What do you think of this OKR?
Objective: High product adoption of VWX
Key results:
- VWX achieves 10,000 monthly active users (MAU) by June 30 (end of quarter)
- VWX achieves average engagement session length of greater than 1 minute over a minimum an engaged audience of 3000
- VWX achieves stickiness of more than 50% by June 30 (average Daily/Monthly active users)
So, whats so wrong with this OKR?
It has a clear, non-quantified, objective
The key results all have numbers (so they are analogue) and a deadline (stated or implied).
The key results seem like things you would want and seem to measure a high product adoption.

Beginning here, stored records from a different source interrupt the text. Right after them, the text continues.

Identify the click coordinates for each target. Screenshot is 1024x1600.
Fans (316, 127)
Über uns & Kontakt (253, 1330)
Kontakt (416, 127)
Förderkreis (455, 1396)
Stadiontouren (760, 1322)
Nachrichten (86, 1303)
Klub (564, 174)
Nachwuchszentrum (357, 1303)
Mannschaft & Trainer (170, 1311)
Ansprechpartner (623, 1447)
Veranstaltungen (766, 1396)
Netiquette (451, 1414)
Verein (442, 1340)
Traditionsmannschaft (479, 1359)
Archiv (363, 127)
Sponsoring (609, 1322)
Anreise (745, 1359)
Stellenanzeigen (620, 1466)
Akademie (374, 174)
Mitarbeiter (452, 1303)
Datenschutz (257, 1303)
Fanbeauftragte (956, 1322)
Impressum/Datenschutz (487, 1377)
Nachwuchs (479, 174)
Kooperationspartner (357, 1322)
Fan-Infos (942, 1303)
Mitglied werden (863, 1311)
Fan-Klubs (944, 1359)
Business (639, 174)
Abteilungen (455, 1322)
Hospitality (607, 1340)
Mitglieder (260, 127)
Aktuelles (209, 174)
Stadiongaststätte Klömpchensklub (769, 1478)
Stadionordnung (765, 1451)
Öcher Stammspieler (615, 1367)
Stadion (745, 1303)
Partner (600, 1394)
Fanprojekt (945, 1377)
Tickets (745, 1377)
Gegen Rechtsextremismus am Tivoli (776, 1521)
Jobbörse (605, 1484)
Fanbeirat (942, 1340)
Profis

That is all good, so what is the problem?
I could quibble about measuring key result #1 on at the quarter end. If the team are working hard to deliver this their good work may not have had time to play out. They may finish work on June 30 but it might take weeks for the world to notice and active users to increase.
But actually, there is a bigger problem.
The problem is less about the wording of the OKR but the destination: this was an OKR given to a development team. Coders, Testers and maybe Analysts were supposed to make this OKR happen.
The implication is that the technical staff can exercise control over user behaviour. That suggest the company believes that product quality alone drives usage. Is that a fair assumption to make?
Maybe, I’d like to see some evidence.
However, on the whole I think not. A well placed advertising campaign might do more to boost user figures than some new feature.
Or look at engagement, I’m not sure what this product was doing but 1 minute of usage might imply that they product was slow, the user might be waiting for a status update. It might even be slow because many other users were using it.